Briefing: Who are the Taliban?
For decades, Pakistan has worked to ensure its western border with Afghanistan is safe so that it could focus on its eastern border with arch-rival India.
A Taliban-influenced government in Kabul would help Pakistan deal with some of its biggest internal and external threats. The Taliban would side with Pakistan against India, rather than sandwich Pakistan between two unfriendly governments. They would also remove the threat of support from Kabul for Pashtun and Baloch ethnic separatism within Pakistan.
“For Pakistan, an Afghanistan under Pakistani influence or at least a benign Afghanistan is a matter of overriding strategic importance,” writes George Friedman, head of the Austin, Tex.-based intelligence group Stratfor.
“The region’s main ethnic group, the Pashtun, stretch across the Afghan-Pakistani border. Moreover, were a hostile force present in Afghanistan … Pakistan would face threats in the west as well as the challenge posed by India in the east.”
In the 1990s, Pakistani intelligence was the “angel investor” for the startup Taliban movement. Islamabad stuck with Mullah Omar and his band as they seized Kabul and much of the country, drew the ire of the international community, and were recognized by only two other foreign governments.

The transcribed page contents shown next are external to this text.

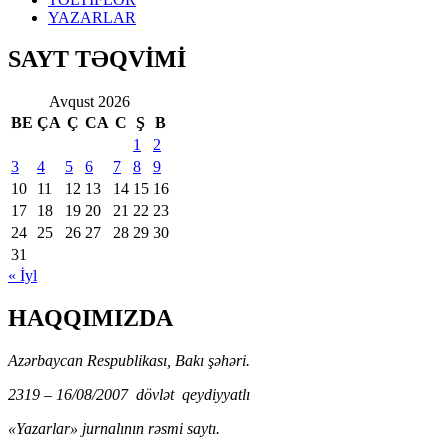
YAZARLAR
SAYT TƏQVİMİ
Avqust 2026
BE
ÇA
Ç
CA
C
Ş
B
1
2
3
4
5
6
7
8
9
10
11
12
13
14
15
16
17
18
19
20
21
22
23
24
25
26
27
28
29
30
31
« İyl
HAQQIMIZDA
Azərbaycan Respublikası, Bakı şəhəri.
2319 – 16/08/2007 dövlət qeydiyyatlı
«Yazarlar» jurnalının rəsmi saytı.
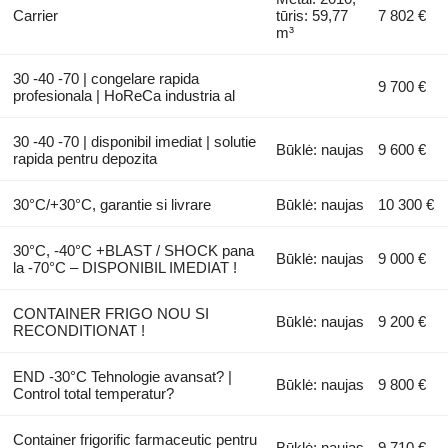
Carrier
tūris: 59,77
7 802 €
m³
30 -40 -70 | congelare rapida
9 700 €
profesionala | HoReCa industria al
30 -40 -70 | disponibil imediat | solutie
Būklė: naujas
9 600 €
rapida pentru depozita
30°C/+30°C, garantie si livrare
Būklė: naujas
10 300 €
30°C, -40°C +BLAST / SHOCK pana
Būklė: naujas
9 000 €
la -70°C – DISPONIBIL IMEDIAT !
CONTAINER FRIGO NOU SI
Būklė: naujas
9 200 €
RECONDITIONAT !
END -30°C Tehnologie avansat? |
Būklė: naujas
9 800 €
Control total temperatur?
Container frigorific farmaceutic pentru
Būklė: naujas
9 710 €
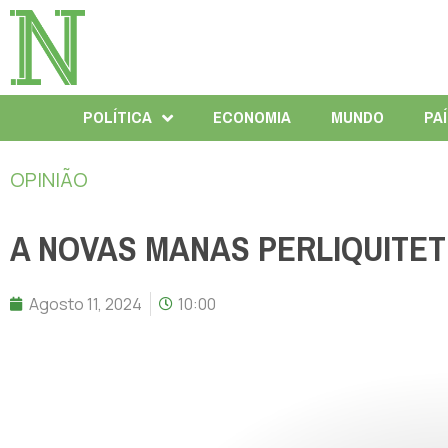
POLÍTICA
ECONOMIA
MUNDO
PA
OPINIÃO
A NOVAS MANAS PERLIQUITET
Agosto 11, 2024
10:00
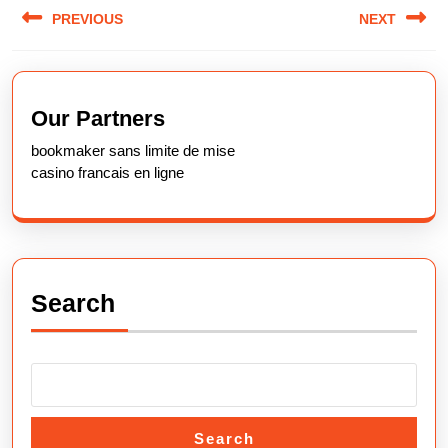
Post
PREVIOUS
NEXT
navigation
Previous
Next
post:
post:
Our Partners
bookmaker sans limite de mise
casino francais en ligne
Search
Search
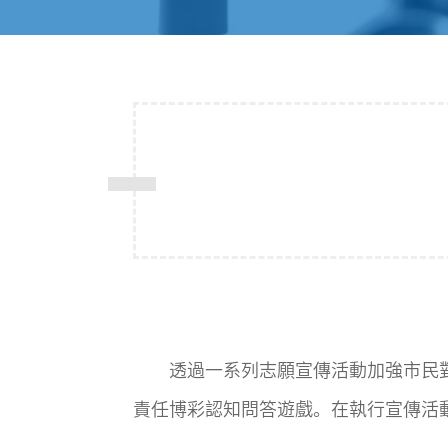
透過一系列志願宣傳活動加強市民對
責任博彩認知問答遊戲。在執行宣傳活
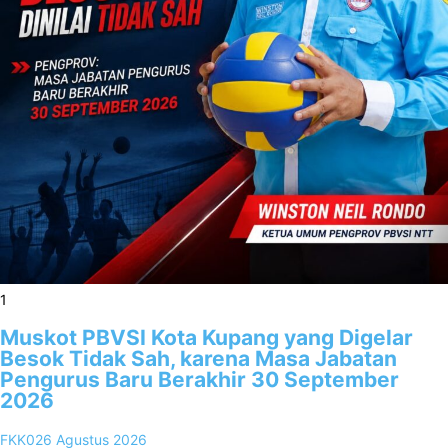
1
Muskot PBVSI Kota Kupang yang Digelar
Besok Tidak Sah, karena Masa Jabatan
Pengurus Baru Berakhir 30 September
2026
FKK02
6 Agustus 2026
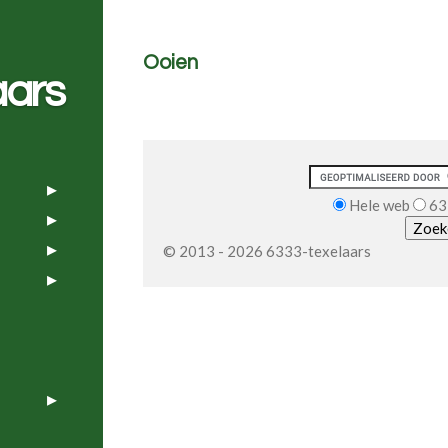
Ooien
aars
Hele web
63
© 2013 - 2026 6333-texelaars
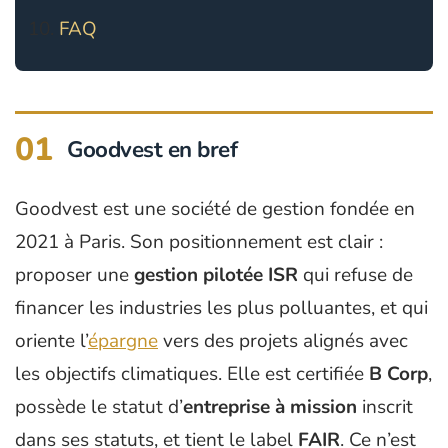
FAQ
01
Goodvest en bref
Goodvest est une société de gestion fondée en
2021 à Paris. Son positionnement est clair :
proposer une
gestion pilotée ISR
qui refuse de
financer les industries les plus polluantes, et qui
oriente l’
épargne
vers des projets alignés avec
les objectifs climatiques. Elle est certifiée
B Corp
,
possède le statut d’
entreprise à mission
inscrit
dans ses statuts, et tient le label
FAIR
. Ce n’est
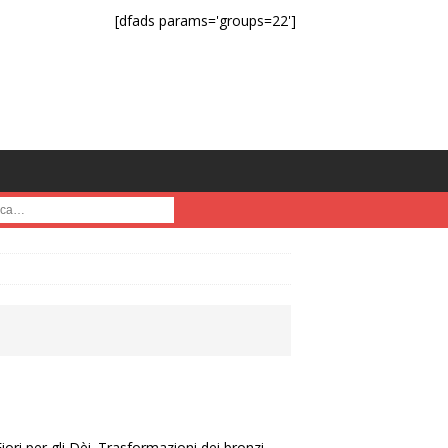
[dfads params='groups=22']
a :
ori per gli Dèi. Trasformazioni dei bronzi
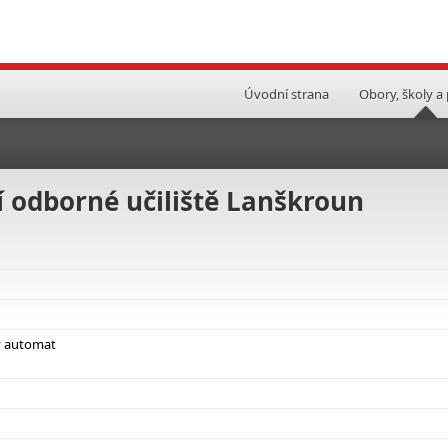
Úvodní strana
Obory, školy a
í odborné učiliště Lanškroun
ý automat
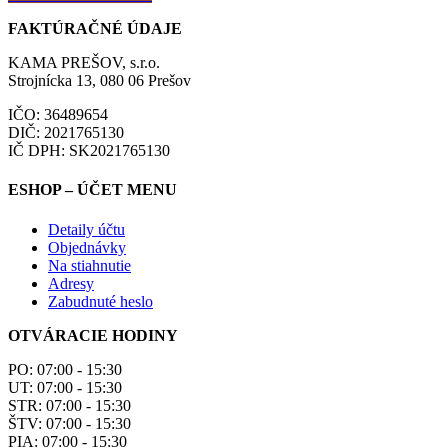
FAKTÚRAČNÉ ÚDAJE
KAMA PREŠOV, s.r.o.
Strojnícka 13, 080 06 Prešov
IČO: 36489654
DIČ: 2021765130
IČ DPH: SK2021765130
ESHOP – ÚČET MENU
Detaily účtu
Objednávky
Na stiahnutie
Adresy
Zabudnuté heslo
OTVÁRACIE HODINY
PO: 07:00 - 15:30
UT: 07:00 - 15:30
STR: 07:00 - 15:30
ŠTV: 07:00 - 15:30
PIA: 07:00 - 15:30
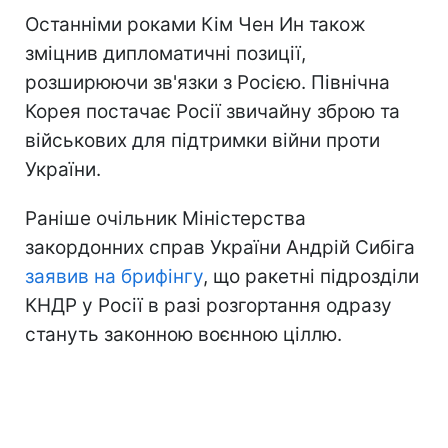
Останніми роками Кім Чен Ин також
зміцнив дипломатичні позиції,
розширюючи зв'язки з Росією. Північна
Корея постачає Росії звичайну зброю та
військових для підтримки війни проти
України.
Раніше очільник Міністерства
закордонних справ України Андрій Сибіга
заявив на брифінгу
, що ракетні підрозділи
КНДР у Росії в разі розгортання одразу
стануть законною воєнною ціллю.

When the US came into Afghanistan on the heels of 9/11, it worked through anti-Taliban warlords – factions long supported by India. The government in Kabul still draws heavily from these factions.
While there have been rapprochement efforts between Kabul and Islamabad recently, Afghan President Hamid Karzai is limited in this effort by his governing coalition. Two of his top security ministers have quit over the issue.
On President Karzai’s watch, India has poured money into reconstruction projects and opened new consulates in Afghanistan. Conspiracy theorists in Pakistan claim some of these are used to support ethnic separatists in the Pakistani province of Balochistan.
Pakistan’s bigger ethnic worry about Karzai’s government is Karzai himself. He is a Pashtun, but he does not play the Islam card for his power. The Taliban does. The group, which is made up almost entirely of Pashtuns, makes Islamic – not ethnic – claims to power.